Pada 2022, para ilmuwan China pernah melakukan penelitian sekaligus melakukan simulasi ledakan nuklir yang berada di dekat ruang angkasa.
Mereka mengklaim telah mengembangkan model untuk memperkirakan jangkauan dan skala kerusakan yang timbul dari senjata anti-satelit nuklir.
Para ilmuwan menyimpulkan bahwa ledakan nuklir di dekat ruang angkasa dapat membentuk awan radioaktif.
Luasannya seluas negara bagian New York yang dapat melumpuhkan atau menghancurkan satelit di orbit dekat Bumi.
Temuan para peneliti dari Northwest Institute of Nuclear Technology, Xian, China ini menunjukkan bahwa hulu ledak 10 megaton dapat menimbulkan ancaman serius bagi satelit jika diledakkan pada ketinggian 80 kilometer.
Menurut salah seorang peneliti, Liu Li, ledakan nuklir seperti itu diperkirakan akan mengubah molekul udara menjadi partikel radioaktif dan menghasilkan awan dengan bentuk mirip buah pir terbalik.

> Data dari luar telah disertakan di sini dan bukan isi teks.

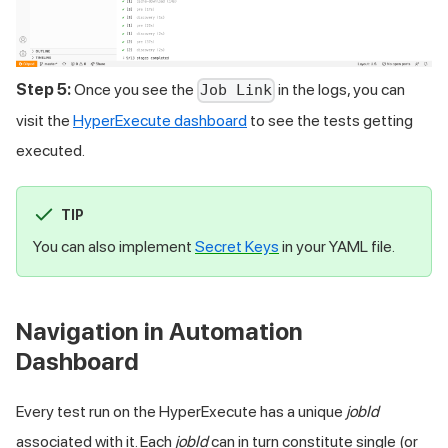
Step 5:
Once you see the
in the logs, you can
Job Link
visit the
HyperExecute dashboard
to see the tests getting
executed.
TIP
You can also implement
Secret Keys
in your YAML file.
Navigation in Automation
Dashboard
Every test run on the HyperExecute has a unique
jobId
associated with it. Each
jobId
can in turn constitute single (or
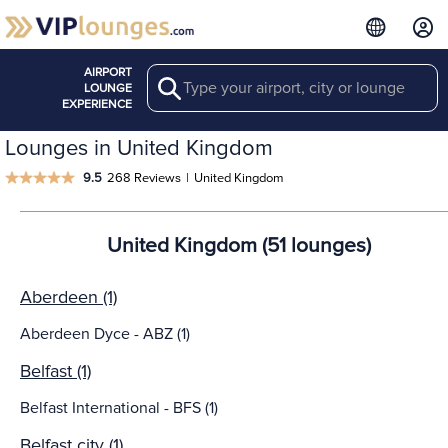
AIRPORT
Search
LOUNGE
EXPERIENCE
Lounges in United Kingdom
9.5
268 Reviews
|
United Kingdom
United Kingdom (51 lounges)
Aberdeen (1)
Aberdeen Dyce - ABZ (1)
Belfast (1)
Belfast International - BFS (1)
Belfast city (1)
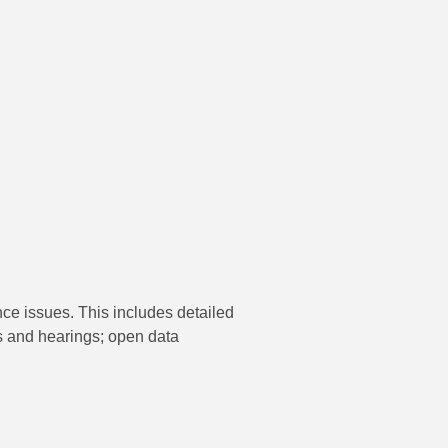
nce issues. This includes detailed
s and hearings; open data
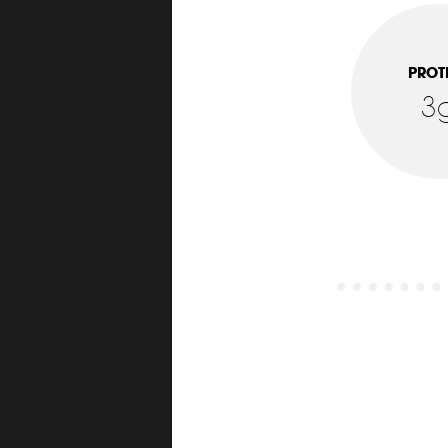
PROT
3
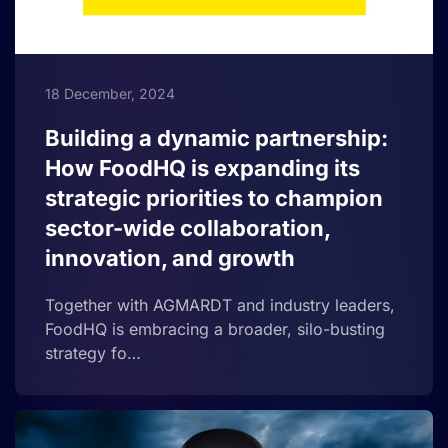
18 December, 2024
Building a dynamic partnership:
How FoodHQ is expanding its
strategic priorities to champion
sector-wide collaboration,
innovation, and growth
Together with AGMARDT and industry leaders,
FoodHQ is embracing a broader, silo-busting
strategy fo…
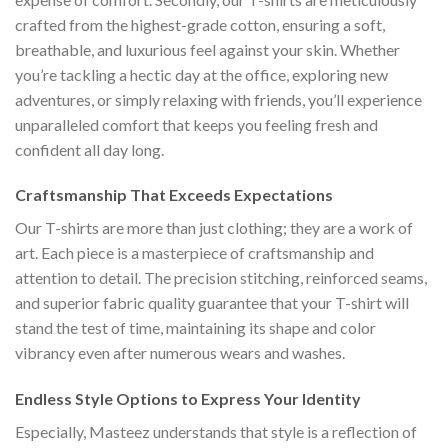
crafted from the highest-grade cotton, ensuring a soft,
breathable, and luxurious feel against your skin. Whether
you’re tackling a hectic day at the office, exploring new
adventures, or simply relaxing with friends, you’ll experience
unparalleled comfort that keeps you feeling fresh and
confident all day long.
Craftsmanship That Exceeds Expectations
Our T-shirts are more than just clothing; they are a work of
art. Each piece is a masterpiece of craftsmanship and
attention to detail. The precision stitching, reinforced seams,
and superior fabric quality guarantee that your T-shirt will
stand the test of time, maintaining its shape and color
vibrancy even after numerous wears and washes.
Endless Style Options to Express Your Identity
Especially, Masteez understands that style is a reflection of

Dalam lima menit, awan ini bisa naik hingga ketinggian hampir 500 kilometer dan meluas hingga melebihi 140.000 kilometer persegi.
“Radiasi sisa yang kuat dari awan dapat menyebabkan kegagalan pesawat ruang angkasa yang berada di dalamnya, seperti satelit atau menyebabkan kerusakan langsung yang dapat menyebabkan kehancuran,” kata peneliti dikutip Eurasiantimes, Sabtu (5/8).

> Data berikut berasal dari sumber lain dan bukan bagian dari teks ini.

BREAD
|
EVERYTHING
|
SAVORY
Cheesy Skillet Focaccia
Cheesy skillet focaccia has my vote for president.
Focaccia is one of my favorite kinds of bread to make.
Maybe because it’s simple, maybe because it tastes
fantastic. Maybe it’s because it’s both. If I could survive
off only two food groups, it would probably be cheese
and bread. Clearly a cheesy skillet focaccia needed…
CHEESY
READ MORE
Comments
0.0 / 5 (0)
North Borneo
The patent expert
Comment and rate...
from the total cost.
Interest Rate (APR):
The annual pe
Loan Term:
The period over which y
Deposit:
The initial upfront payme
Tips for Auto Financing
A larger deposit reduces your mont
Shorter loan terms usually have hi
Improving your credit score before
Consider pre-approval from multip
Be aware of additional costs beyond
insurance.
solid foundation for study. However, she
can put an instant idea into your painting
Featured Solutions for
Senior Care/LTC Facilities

Dengan demikian, mungkin sekali satelit Starlink milik Elon Musk hancur lebur. Pasalnya, satelit milik miliarder ini berada di orbit rendah atau Low Earth Orbit.

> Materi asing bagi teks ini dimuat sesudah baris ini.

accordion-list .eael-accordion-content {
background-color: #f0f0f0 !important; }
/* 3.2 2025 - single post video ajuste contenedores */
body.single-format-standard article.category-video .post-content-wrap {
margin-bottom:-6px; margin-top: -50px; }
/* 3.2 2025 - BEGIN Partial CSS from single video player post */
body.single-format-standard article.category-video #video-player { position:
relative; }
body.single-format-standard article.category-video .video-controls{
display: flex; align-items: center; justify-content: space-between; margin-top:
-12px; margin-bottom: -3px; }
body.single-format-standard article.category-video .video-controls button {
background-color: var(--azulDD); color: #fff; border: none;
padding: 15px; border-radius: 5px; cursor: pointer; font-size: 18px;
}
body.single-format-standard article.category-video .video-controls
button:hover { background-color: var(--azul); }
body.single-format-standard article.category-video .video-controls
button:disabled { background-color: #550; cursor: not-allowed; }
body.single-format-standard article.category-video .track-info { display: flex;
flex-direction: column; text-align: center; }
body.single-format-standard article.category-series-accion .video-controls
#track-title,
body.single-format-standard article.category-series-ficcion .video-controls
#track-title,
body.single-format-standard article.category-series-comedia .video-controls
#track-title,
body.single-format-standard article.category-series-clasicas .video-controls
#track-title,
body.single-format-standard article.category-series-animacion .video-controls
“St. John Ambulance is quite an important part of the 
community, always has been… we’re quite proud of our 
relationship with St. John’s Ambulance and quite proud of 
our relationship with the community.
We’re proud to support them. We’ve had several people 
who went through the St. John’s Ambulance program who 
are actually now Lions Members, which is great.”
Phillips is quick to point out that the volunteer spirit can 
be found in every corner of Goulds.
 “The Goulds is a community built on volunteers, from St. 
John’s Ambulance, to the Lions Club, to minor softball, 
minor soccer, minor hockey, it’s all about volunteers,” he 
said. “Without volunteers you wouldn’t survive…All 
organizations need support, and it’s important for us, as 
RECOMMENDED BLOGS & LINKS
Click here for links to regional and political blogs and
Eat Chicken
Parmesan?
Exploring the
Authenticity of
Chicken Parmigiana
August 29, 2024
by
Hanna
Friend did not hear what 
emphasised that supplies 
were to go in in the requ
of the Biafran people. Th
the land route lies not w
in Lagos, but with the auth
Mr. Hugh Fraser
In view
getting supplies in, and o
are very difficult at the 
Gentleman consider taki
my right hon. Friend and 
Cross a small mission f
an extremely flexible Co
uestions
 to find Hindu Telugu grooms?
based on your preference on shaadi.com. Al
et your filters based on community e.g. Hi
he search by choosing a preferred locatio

Di sisi lain, China memang mengeluhkan dominasi satelit Elon Musk. Terdapat sebuah studi militer China yang menyiratkan potensi ancaman bagi keamanan negara terkait dengan Starlink.
Bahkan, penelitian itu keras menyimpulkan untuk melakukan penonaktifkan atau menjatuhkannya.
Peneliti militer China khawatir bahwa satelit-satelit ini dapat memberikan layanan komunikasi kepada saingannya atau menabrak stasiun ruang angkasa atau satelit China.
Sejauh ini, China memang tak memiliki niat untuk melakukan bom nuklir di dekat ruang angkasa. Terlebih berniat menyapu bersih satelit Starlink milik Elon Musk.
Sebagaimana diketahui, hukum internasional telah melarang pengujian atau penggunaan senjata nuklir baik di luar angkasa maupun di atmosfer.
Hasil simulasi tidak hanya berlaku untuk satelit tetapi senjata hipersonik, karena banyak di antaranya dirancang untuk menempuh jarak jauh di ketinggian dekat angkasa.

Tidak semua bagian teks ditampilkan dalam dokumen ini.